“A successful democratic experiment in Ukraine presents an existential threat to Vladimir Putin’s authoritarian kleptocracy in Russia,” says detained opposition activist Vladimir Kara-Murza.
It’s his strong conviction that Russia, one day, will be free and democratic, but people should avoid “cultural condescension,” a phrase he borrows from Ronald Reagan’s Westminster speech of 1982, the National Review’s Jay Nordlinger reports:
Reagan said, “Democracy already flourishes in countries with very different cultures and historical experiences. It would be cultural condescension, or worse, to say that any people prefer dictatorship to democracy.” Earlier this year, Kara-Murza told me, “I have absolutely no doubt that one day we will have a normal, modern, accountable democratic government in Russia. There’s no reason that our nation is destined to be an outlier in Europe or the world, and to live under the yoke of a dictatorship.”
The war in Ukraine is exacerbating societal and political challenges across the former Soviet bloc, notes Simon Fraser University’s Protesters in Georgia and Kazakhstan are calling for their governments to take stronger pro-Ukraine stances.
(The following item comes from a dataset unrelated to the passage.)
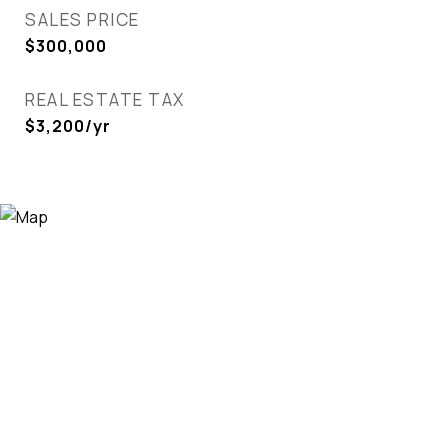
SALES PRICE
$300,000
REAL ESTATE TAX
$3,200/yr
Throughout the region, civil society has rallied to send humanitarian aid. Volunteers and mercenaries from Georgia and elsewhere have gone to Ukraine to fight, she writes for The Conversation.
While Ukraine did remarkably well in the first phase of the war, Donbas is very different, The New York Times reports:
To go on the offensive normally requires a manpower advantage of 3 to 1, weaponry aside, which Ukraine does not now possess. The Russians are making slow but incremental gains, if at a high cost in casualties. (While Washington and London are happy to provide estimates of Russian casualties, sometimes rather high, according to some military experts, they say little about Ukrainian casualties. Ukraine is treating those figures as state secrets.)
“What is victory for Ukraine?” asked Daniel Fried, a longtime senior U.S. diplomat. “The Biden Administration’s comfort zone is not a bad place to be — that it’s up to the Ukrainians to decide,” he said. “I agree, because there’s no way a detailed conversation now on what is a just settlement will do any good, because it comes down to what territories Ukraine should surrender.”
The horrors of the 20th century ended with a triumph of progress or, as Adam Michnik once put it, an improbable happy ending like a Hollywood movie. But, as Tolstoy wrote long ago, happy endings are fleeting, said Fried, a board member of the National Endowment for Democracy (NED).
We now face resurgence of aggression from despots – acutely so from Putin’s Kremlin and in broad systemic fashion from President Xi’s China, he added, delivering this year’s Lennart Meri Lecture (above). We face doubts about liberal democracy from within democracies, nearly as deep as in the 1930s when, challenged from fascism and Stalinism, liberal democracy seemed skidding on history’s exit ramp.